(I'm back from a trip to Dublin, Ireland.) If you read any book on .NET, you'll notice that one of the core ideas behind Microsoft's abstraction layer is security, safety, and so on. This makes me wonder why they didn't consider the robustness of the programs developers write an equally important element of the equation.

Consider this case I effectively stumbled into (in a slightly different situation, part of a CF application) last week:

DateTime.Now.ToString.Substring (5, 50);

The code should extract a portion of a string of the current date. However, as the number of characters is larger than the length of the string, the .NET library raises an exception. Even worse, if you don't handle the exception explicitly in code, the program will end. If you compare this with Delphi's equivalent (the Copy function), it will copy the available characters up to the maximum length indicated as parameter, without raising any such exception. And if this code is based on the VCL, the library will trigger its global exception error, display a message, and keep working. Which one is safer (despite the fact you can use pointers in Win32)? Placing a similar burden (try-except block, more accurate range checking) on the developer with no safety net seems a bad idea to me. That's why I cannot wait for a VCL.NET for the Compact Framework plaftorm.

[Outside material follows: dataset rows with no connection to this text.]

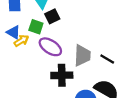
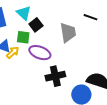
gray trapezoid: (82, 55) -> (68, 33), moved
black line: (107, 59) -> (90, 17), moved

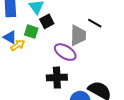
black line: (90, 17) -> (95, 23), moved
purple ellipse: (40, 53) -> (65, 52), moved

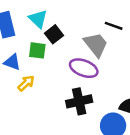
gray trapezoid: (78, 35) -> (96, 45), turned -30
yellow arrow: (18, 45) -> (26, 83), moved

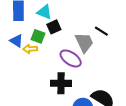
cyan triangle: (38, 19) -> (44, 12), turned -35
yellow arrow: (26, 83) -> (30, 49), moved, turned -152

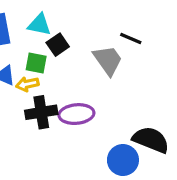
purple ellipse: (71, 58) -> (76, 114), moved, turned -30
black cross: (61, 83) -> (41, 112), moved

Speaking of which, I recently found another gem. I had a application trying to make an HTTP call. In case of connection problems, an exception is raised. Now before you have a chance to trap it, the exception loads its own description. But to save space the assembly with the error messages is not deployed on the CF platform. Therefore, you get an error message saying that a resource assembly cannot be found. After that, you'll get to your except block. It ends up that you're not even allowed to distribute the error messages library, but have to build your own. Unbelievable!